(Beginning of Supplied entries)

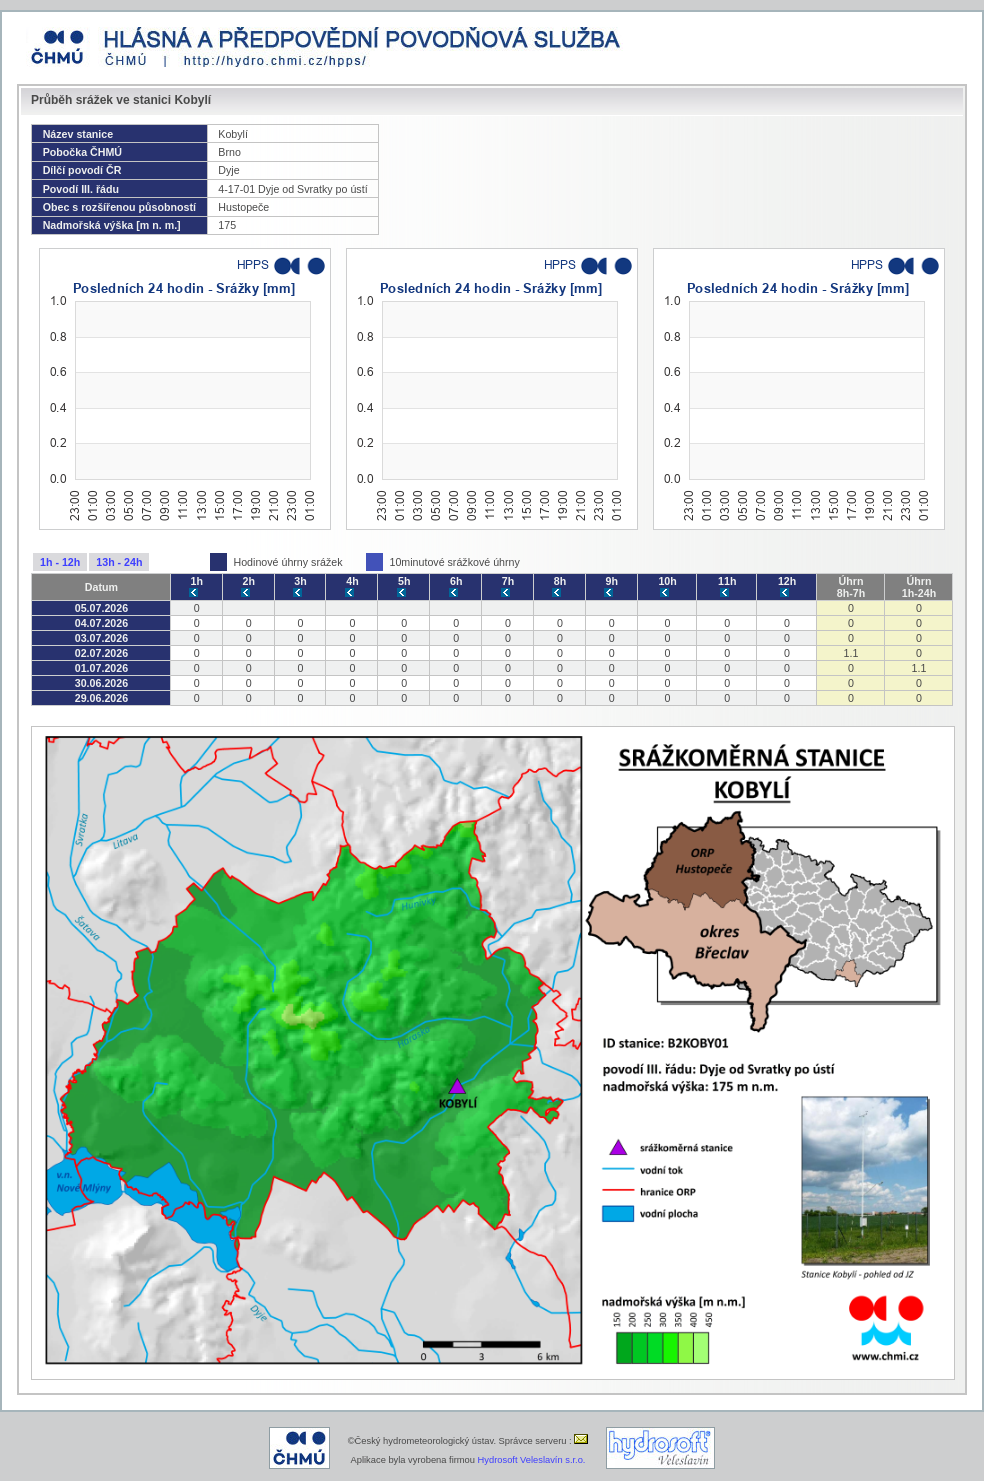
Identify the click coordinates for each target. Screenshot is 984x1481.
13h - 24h (119, 562)
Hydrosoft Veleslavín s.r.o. (532, 1460)
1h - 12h (60, 562)
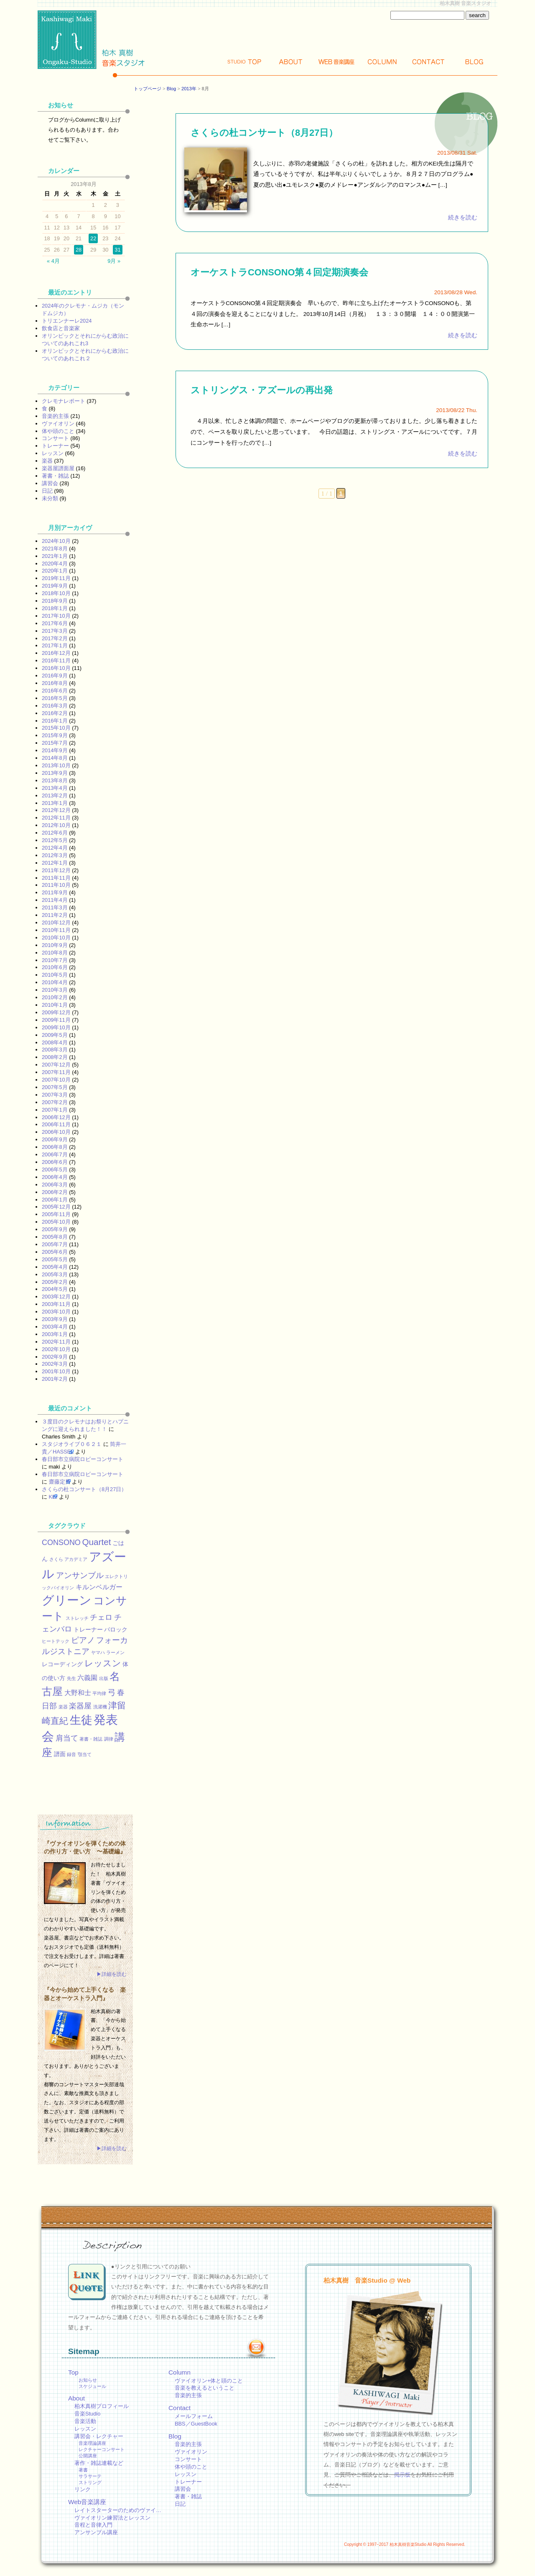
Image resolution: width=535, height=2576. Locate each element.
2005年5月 (55, 1259)
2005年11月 (56, 1214)
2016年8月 (55, 683)
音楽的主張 (55, 416)
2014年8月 (55, 758)
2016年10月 (56, 668)
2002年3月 (55, 1364)
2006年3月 (55, 1184)
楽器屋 (80, 1706)
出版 (103, 1678)
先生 (71, 1678)
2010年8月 (55, 952)
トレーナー (55, 446)
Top (245, 61)
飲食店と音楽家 (61, 328)
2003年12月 (56, 1296)
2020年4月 (55, 563)
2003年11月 (56, 1304)
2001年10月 (56, 1371)
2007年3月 (55, 1095)
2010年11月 (56, 930)
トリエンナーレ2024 (67, 321)
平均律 (99, 1693)
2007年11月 (56, 1072)
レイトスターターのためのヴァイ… (117, 2510)
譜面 (60, 1754)
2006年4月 (55, 1177)
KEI (53, 1497)
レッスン (53, 453)
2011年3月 (55, 907)
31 (117, 250)
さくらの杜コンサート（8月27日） (264, 132)
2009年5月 (55, 1035)
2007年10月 (56, 1080)
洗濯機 (100, 1706)
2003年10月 (56, 1311)
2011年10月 (56, 885)
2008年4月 (55, 1042)
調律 (108, 1738)
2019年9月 (55, 586)
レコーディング (62, 1664)
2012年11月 (56, 818)
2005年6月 (55, 1252)
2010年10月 (56, 937)
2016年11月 (56, 660)
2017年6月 (55, 623)
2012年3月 (55, 855)
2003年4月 (55, 1327)
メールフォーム (194, 2416)
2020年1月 (55, 571)
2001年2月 (55, 1379)
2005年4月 (55, 1267)
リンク (82, 2489)
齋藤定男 (60, 1482)
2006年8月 (55, 1147)
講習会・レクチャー (98, 2436)
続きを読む (462, 217)
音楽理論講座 (92, 2443)
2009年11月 (56, 1020)
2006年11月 (56, 1124)
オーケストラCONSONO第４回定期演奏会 (279, 272)
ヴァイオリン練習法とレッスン (112, 2518)
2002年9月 (55, 1357)
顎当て (85, 1754)
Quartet (96, 1542)
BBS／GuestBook (196, 2424)
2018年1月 (55, 608)
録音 (71, 1754)
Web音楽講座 (87, 2501)
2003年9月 (55, 1319)
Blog (474, 61)
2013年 (188, 88)
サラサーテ (90, 2476)
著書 (83, 2469)
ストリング (90, 2482)
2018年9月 (55, 601)
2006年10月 (56, 1132)
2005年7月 (55, 1244)
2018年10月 (56, 593)
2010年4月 (55, 982)
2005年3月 (55, 1274)
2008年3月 (55, 1049)
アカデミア (75, 1559)
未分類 (50, 498)
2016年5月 (55, 698)
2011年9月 (55, 892)
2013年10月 (56, 765)
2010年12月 (56, 922)
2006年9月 (55, 1139)
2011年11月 (56, 878)
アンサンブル (80, 1575)
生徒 (81, 1720)
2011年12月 (56, 870)
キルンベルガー (99, 1587)
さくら (56, 1559)
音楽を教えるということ (204, 2388)
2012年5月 (55, 840)
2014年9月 (55, 750)
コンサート (55, 438)
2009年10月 (56, 1027)
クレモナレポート (63, 401)
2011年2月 (55, 915)
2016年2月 (55, 713)
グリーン (67, 1600)
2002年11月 (56, 1342)
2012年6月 (55, 833)
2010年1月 (55, 1005)
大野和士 (77, 1692)
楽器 (47, 461)
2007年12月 (56, 1064)
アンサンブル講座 (96, 2532)
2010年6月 (55, 967)
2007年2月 (55, 1102)
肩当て (67, 1738)
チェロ (101, 1617)
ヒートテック (55, 1641)
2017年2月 (55, 638)
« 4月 (53, 261)
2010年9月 (55, 945)
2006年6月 (55, 1162)
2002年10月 (56, 1349)
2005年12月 (56, 1207)
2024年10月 (56, 541)
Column (382, 61)
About (290, 61)
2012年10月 (56, 825)
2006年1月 (55, 1199)
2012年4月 (55, 848)
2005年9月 (55, 1229)
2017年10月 (56, 616)
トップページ (147, 88)
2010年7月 (55, 960)
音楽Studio (87, 2414)
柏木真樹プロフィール (101, 2406)
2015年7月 (55, 743)
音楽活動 (85, 2421)
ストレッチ (77, 1618)
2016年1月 (55, 721)
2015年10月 (56, 728)
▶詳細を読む (112, 1974)
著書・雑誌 (55, 476)
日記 (47, 491)
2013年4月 (55, 788)
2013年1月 (55, 803)
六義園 (87, 1677)
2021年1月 (55, 556)
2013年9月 (55, 773)
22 (93, 238)
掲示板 (402, 2475)
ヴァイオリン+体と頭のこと (209, 2380)
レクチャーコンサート (102, 2449)
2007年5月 (55, 1087)
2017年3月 (55, 631)
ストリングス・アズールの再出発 (262, 390)
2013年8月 (55, 780)
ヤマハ (98, 1652)
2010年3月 (55, 990)
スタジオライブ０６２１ (72, 1444)
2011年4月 (55, 900)
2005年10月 (56, 1222)
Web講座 (336, 61)
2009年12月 (56, 1012)
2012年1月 (55, 863)
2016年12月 (56, 653)
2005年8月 (55, 1237)
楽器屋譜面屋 (58, 468)
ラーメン (115, 1652)
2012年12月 (56, 810)
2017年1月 (55, 645)
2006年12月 (56, 1117)
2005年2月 (55, 1282)
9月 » (113, 261)
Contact (428, 61)
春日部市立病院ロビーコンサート (82, 1459)
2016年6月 (55, 690)
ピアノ (83, 1639)
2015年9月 (55, 735)
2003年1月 (55, 1334)
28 (79, 250)
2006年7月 (55, 1154)
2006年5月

(End of Supplied entries)

**Exercise brief**
Render the records above word for word and leave the pictures out.

**Task result**
Identify the click coordinates for each target. Screenshot is 984x1481.
13h - 24h (119, 562)
Hydrosoft Veleslavín s.r.o. (532, 1460)
1h - 12h (60, 562)
Image resolution: width=535, height=2576. Locate each element.
2005年5月 (55, 1259)
2005年11月 (56, 1214)
2016年8月 (55, 683)
音楽的主張 (55, 416)
2014年8月 (55, 758)
2016年10月 (56, 668)
2002年3月 (55, 1364)
2006年3月 (55, 1184)
楽器屋 (80, 1706)
出版 (103, 1678)
先生 (71, 1678)
2010年8月 (55, 952)
トレーナー (55, 446)
Top (245, 61)
飲食店と音楽家 (61, 328)
2003年12月 (56, 1296)
2020年4月 (55, 563)
2003年11月 (56, 1304)
2001年10月 (56, 1371)
2007年3月 (55, 1095)
2010年11月 (56, 930)
トリエンナーレ2024 (67, 321)
平均律 (99, 1693)
2007年11月 (56, 1072)
レイトスターターのためのヴァイ… (117, 2510)
譜面 (60, 1754)
2006年4月 (55, 1177)
KEI (53, 1497)
レッスン (53, 453)
2011年3月 (55, 907)
31 (117, 250)
さくらの杜コンサート（8月27日） (264, 132)
2009年5月 (55, 1035)
2007年10月 (56, 1080)
洗濯機 (100, 1706)
2003年10月 (56, 1311)
2011年10月 (56, 885)
2008年4月 (55, 1042)
調律 (108, 1738)
2019年9月 (55, 586)
レコーディング (62, 1664)
2012年11月 (56, 818)
2005年6月 (55, 1252)
2010年10月 (56, 937)
2016年11月 (56, 660)
2017年6月 (55, 623)
2012年3月 (55, 855)
2003年4月 (55, 1327)
メールフォーム (194, 2416)
2020年1月 (55, 571)
2001年2月 (55, 1379)
2005年4月 (55, 1267)
リンク (82, 2489)
齋藤定男 (60, 1482)
2006年8月 (55, 1147)
講習会・レクチャー (98, 2436)
続きを読む (462, 217)
音楽理論講座 (92, 2443)
2009年11月 (56, 1020)
2006年11月 (56, 1124)
オーケストラCONSONO第４回定期演奏会 (279, 272)
ヴァイオリン練習法とレッスン (112, 2518)
2002年9月 (55, 1357)
顎当て (85, 1754)
Quartet (96, 1542)
BBS／GuestBook (196, 2424)
2018年1月 (55, 608)
録音 (71, 1754)
Web音楽講座 (87, 2501)
2003年9月 (55, 1319)
Blog (474, 61)
2013年 (188, 88)
サラサーテ (90, 2476)
著書 (83, 2469)
ストリング (90, 2482)
2018年9月 (55, 601)
2006年10月 (56, 1132)
2005年7月 (55, 1244)
2018年10月 (56, 593)
2010年4月 (55, 982)
2005年3月 (55, 1274)
2008年3月 (55, 1049)
アカデミア (75, 1559)
未分類 (50, 498)
2016年5月 (55, 698)
2011年9月 (55, 892)
2013年10月 (56, 765)
2010年12月 (56, 922)
2006年9月 (55, 1139)
2011年11月 (56, 878)
アンサンブル (80, 1575)
生徒 (81, 1720)
2011年12月 (56, 870)
キルンベルガー (99, 1587)
さくら (56, 1559)
音楽を教えるということ (204, 2388)
2012年5月 (55, 840)
2014年9月 (55, 750)
コンサート (55, 438)
2009年10月 (56, 1027)
クレモナレポート (63, 401)
2011年2月 (55, 915)
2016年2月 (55, 713)
グリーン (67, 1600)
2002年11月 (56, 1342)
2012年6月 (55, 833)
2010年1月 (55, 1005)
大野和士 (77, 1692)
楽器 (47, 461)
2007年12月 (56, 1064)
アンサンブル講座 (96, 2532)
2010年6月 (55, 967)
2007年2月 (55, 1102)
肩当て (67, 1738)
チェロ (101, 1617)
ヒートテック (55, 1641)
2017年2月 (55, 638)
« 4月 (53, 261)
2010年9月 (55, 945)
2006年6月 (55, 1162)
2002年10月 (56, 1349)
2005年12月 (56, 1207)
2024年10月 (56, 541)
Column (382, 61)
About (290, 61)
2012年10月 (56, 825)
2006年1月 (55, 1199)
2012年4月 (55, 848)
2005年9月 (55, 1229)
2017年10月 (56, 616)
トップページ (147, 88)
2010年7月 (55, 960)
音楽Studio (87, 2414)
柏木真樹プロフィール (101, 2406)
2015年7月 (55, 743)
音楽活動 (85, 2421)
ストレッチ (77, 1618)
2016年1月 (55, 721)
2015年10月 (56, 728)
▶詳細を読む (112, 1974)
著書・雑誌 (55, 476)
日記 (47, 491)
2013年4月 (55, 788)
2013年1月 (55, 803)
六義園 (87, 1677)
2021年1月 (55, 556)
2013年9月 (55, 773)
22 (93, 238)
掲示板 (402, 2475)
ヴァイオリン+体と頭のこと (209, 2380)
レクチャーコンサート (102, 2449)
2007年5月 (55, 1087)
2017年3月 (55, 631)
ストリングス・アズールの再出発 (262, 390)
2013年8月 (55, 780)
ヤマハ (98, 1652)
2010年3月 (55, 990)
スタジオライブ０６２１ (72, 1444)
2011年4月 (55, 900)
2005年10月 (56, 1222)
Web講座 (336, 61)
2009年12月 (56, 1012)
2012年1月 (55, 863)
2016年12月 (56, 653)
2005年8月 (55, 1237)
楽器屋譜面屋 (58, 468)
ラーメン (115, 1652)
2012年12月 (56, 810)
2017年1月 (55, 645)
2006年12月 (56, 1117)
2005年2月 (55, 1282)
9月 » (113, 261)
Contact (428, 61)
春日部市立病院ロビーコンサート (82, 1459)
2016年6月 (55, 690)
ピアノ (83, 1639)
2015年9月 (55, 735)
2003年1月 (55, 1334)
28 (79, 250)
2006年7月 (55, 1154)
2006年5月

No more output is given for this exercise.